Why It Matters: As the world moves into an era of billions of intelligent devices and an exponential growth of data, CPUs alone require a shift in focus to a mix of architectures across CPUs, GPUs, FPGAs and other accelerators. Intel collectively describes this as “XPU” vision. The launch of the Intel Server GPU is another step to extend Intel’s offering in the XPU era.

This era of computing also requires a comprehensive software stack. Developers will be able to access a common, open and standards-based programming model across Intel® XPUs with Intel’s oneAPI toolkits. They deliver on the performance potential of the underlying hardware and lower software development and maintenance costs while reducing risks associated with deploying accelerated computing relative to proprietary, vendor-specific solutions.

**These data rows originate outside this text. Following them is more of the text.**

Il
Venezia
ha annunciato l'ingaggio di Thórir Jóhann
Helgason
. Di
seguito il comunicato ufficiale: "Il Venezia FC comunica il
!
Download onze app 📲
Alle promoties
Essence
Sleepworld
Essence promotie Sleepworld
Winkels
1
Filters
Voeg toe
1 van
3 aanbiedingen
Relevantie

About the Gold Release of Intel oneAPI Toolkits: First announced at SuperComputing 2019, the oneAPI industry initiative is a bold vision for a unified and simplified cross-architecture programming model that delivers uncompromised performance without proprietary lock-in while enabling the integration of legacy code. With oneAPI, developers can choose the best architecture for the specific problem they are trying to solve without needing to rewrite software for the next architecture and platform.

Intel oneAPI toolkits take full advantage of cutting-edge hardware capabilities and instructions such as Intel® AVX-512 and Intel® DL Boost on CPUs, along with features unique to XPUs. Built on long-standing and proven Intel developer tools, Intel oneAPI toolkits deliver familiar languages and standards while providing full continuity with existing code.

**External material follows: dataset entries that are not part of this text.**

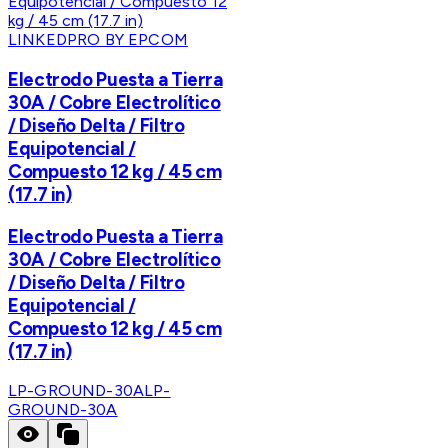
LINKEDPRO BY EPCOM
Electrodo Puesta a Tierra
30A / Cobre Electrolítico
/ Diseño Delta / Filtro
Equipotencial /
Compuesto 12 kg / 45 cm
(17.7 in)
Electrodo Puesta a Tierra
30A / Cobre Electrolítico
/ Diseño Delta / Filtro
Equipotencial /
Compuesto 12 kg / 45 cm
(17.7 in)
LP-GROUND-30A
LP-
GROUND-30A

Today Intel announced that the gold release of Intel oneAPI toolkits will be shipping in December, available for free, locally and in the Intel® DevCloud, along with commercial versions that include worldwide support from Intel technical consulting engineers. Intel will immediately transition Intel® Parallel Studio XE and Intel® System Studio tool suites to its oneAPI products.

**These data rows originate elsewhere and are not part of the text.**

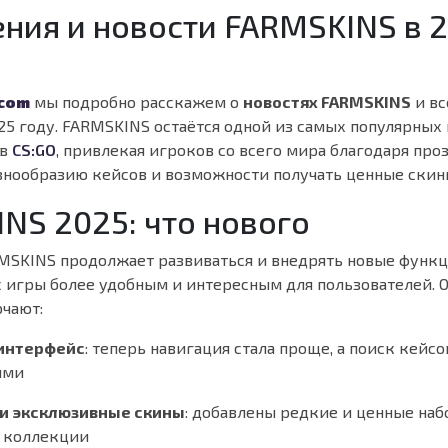
ния и новости FARMSKINS в 
com
мы подробно расскажем о
новостях FARMSKINS
и вс
25 году. FARMSKINS остаётся одной из самых популярных
ов
CS:GO
, привлекая игроков со всего мира благодаря про
разнообразию кейсов и возможности получать ценные скин
NS 2025: что нового
RMSKINS продолжает развиваться и внедрять новые функц
с игры более удобным и интересным для пользователей. 
чают:
интерфейс
: теперь навигация стала проще, а поиск кейс
ыми
и эксклюзивные скины
: добавлены редкие и ценные наб
 коллекции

In addition, the Intel DevCloud, where developers can test code and workloads on a variety of Intel architectures, is expanding to include new Intel® Iris® Xe graphics hardware. Intel Iris Xe MAX graphics is now available for public access; and Intel Xe-HP is available to select developers.

oneAPI has received industry support, including recent endorsements from Microsoft Azure and TensorFlow; leading research organizations, companies and universities also endorse oneAPI.

In addition, the University of Illinois Beckman Institute for Advanced Science and Technology today announced the establishment of a new oneAPI center of excellence (CoE). It is using the oneAPI programming model to extend the life sciences application nanoscale molecular dynamics (NAMD) to additional computing environments. NAMD, which simulate large biomolecular systems, is helping to tackle real-world challenges such as COVID-19. This CoE joins others at the University of Stockholm (SeRC) who are focusing on GROMACS, and Heidelberg University’s (URZ), where they’re focusing on delivering oneAPI support to GPUs from other vendors.”